Выбрать главу

Мы, впрочем, думаем, что и на этот раз наш уважаемый учитель несколько поторопился выложить Октябрьскую революцию на письменный стол. Она в его записных книжечках, судя по 12 страницам многолистного романа, еще явно не отстоялась. Горький еще не достаточно прощупал революцию, для того чтобы ее показывать. Он еще не прикрепил к ней нужных сигнатурок, не все еще расставил правильно по полочкам.

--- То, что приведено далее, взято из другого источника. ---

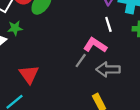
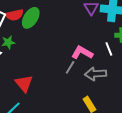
white line: (108, 24) -> (109, 49), moved

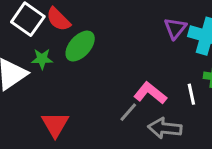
red semicircle: (15, 15) -> (58, 19), turned 48
green ellipse: (31, 18) -> (80, 46), moved

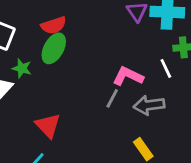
red semicircle: (58, 19) -> (54, 25), moved, turned -50
green star: (42, 59) -> (22, 68), turned 30

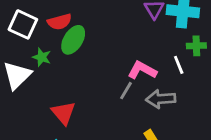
red semicircle: (54, 25) -> (60, 22), moved

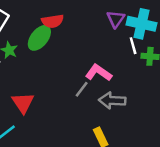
red semicircle: (60, 22) -> (52, 21), moved
white line: (179, 65) -> (133, 46), moved

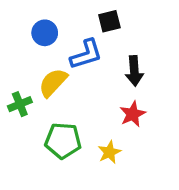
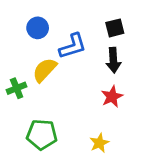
black square: (109, 21) -> (115, 28), moved
green pentagon: (63, 141) -> (42, 135), moved
yellow star: (109, 152) -> (99, 143), moved

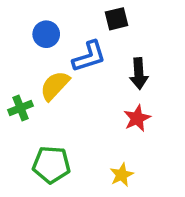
black square: (115, 28) -> (117, 19), moved

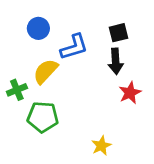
black square: (117, 19) -> (118, 33), moved
red star: (137, 118) -> (130, 93), moved
green pentagon: (51, 165) -> (43, 117), moved

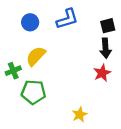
black square: (118, 33) -> (108, 26), moved
blue L-shape: (74, 47) -> (67, 19), moved
black arrow: (116, 61) -> (106, 48), moved

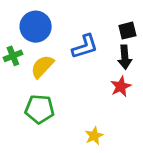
blue L-shape: (67, 19) -> (85, 47), moved
blue circle: (30, 22) -> (36, 27), size x1.5
green cross: (13, 71) -> (13, 56), moved

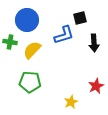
black square: (127, 31) -> (80, 18), moved
green cross: (13, 56) -> (10, 42), turned 32
red star: (121, 86) -> (96, 86), moved

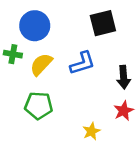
black square: (80, 18) -> (103, 23), size x1.5
blue L-shape: (64, 35) -> (82, 63), moved
black arrow: (94, 43) -> (124, 77), moved

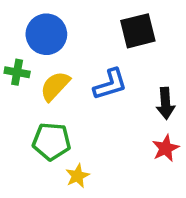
yellow star: (91, 131) -> (77, 176), moved

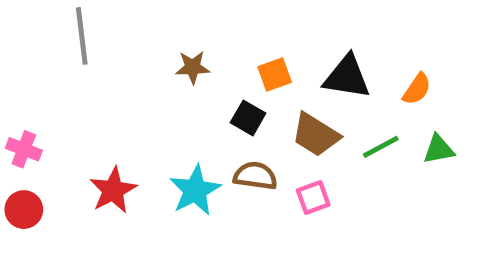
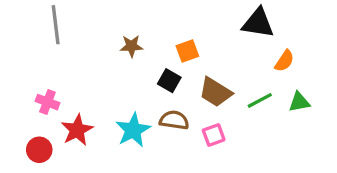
black triangle: (347, 77) -> (258, 23), moved
pink cross: (24, 149) -> (47, 102), moved
red circle: (24, 210) -> (39, 150), moved

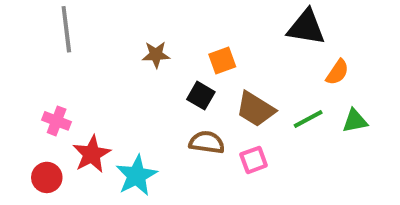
cyan star: (133, 130) -> (137, 176), moved

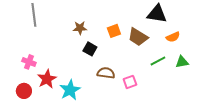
orange semicircle: (337, 72) -> (173, 37), turned 32
black square: (201, 96) -> (90, 49), moved
brown trapezoid: (255, 109) -> (138, 37), moved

Гораздо лучше у него выходят времена давно прошедшие: период хищнического накопления русского капитала, период первого фабричного строительства, уездные болота, кондово-кряжистые мещане и купцы, время вообще до первых стачек. И потом: это так только говорится — «Дело Артамоновых», т. е. какое-то строительство трех поколений буржуазного семейства, от первого, еще чумазого, починателя до европейски оборудованного предпринимателя-инженера. На деле же — ни предприятия, ни дела, не говоря уже о рабочих! Есть только душевные ковыряния плюс философические размышления мещан и купцов:

«Да, деньги — стружка для этих людей, которые (т. е. буржуазия) неутомимо, со всею силою строгают всю землю, друг друга, деревню».

«Купечество должно всему учиться, на все точки жизни встать».

«Умненькие среди нас (буржуазии) заводятся».

Все это, конечно, нужно обязательно, раз ты уж взялся за показ души российского купечества 80х или 90х приблизительно годов (роман начинается с 1863 года). Но смешно как-то читать эти купеческие сентенции сейчас, смешно и трудно ими заражаться. А еще труднее, думается, было подавать этих «встающих на все точки жизни» мертвецов живыми в наши дни, «воображать» их, «представлять» себе и нам, болеть их болями, со-чувствовать, со-радоваться с ними. Да и согласитесь, что в конце концов нужно было иметь на это занятие во время революции какой-то сверхрациональный аппетит!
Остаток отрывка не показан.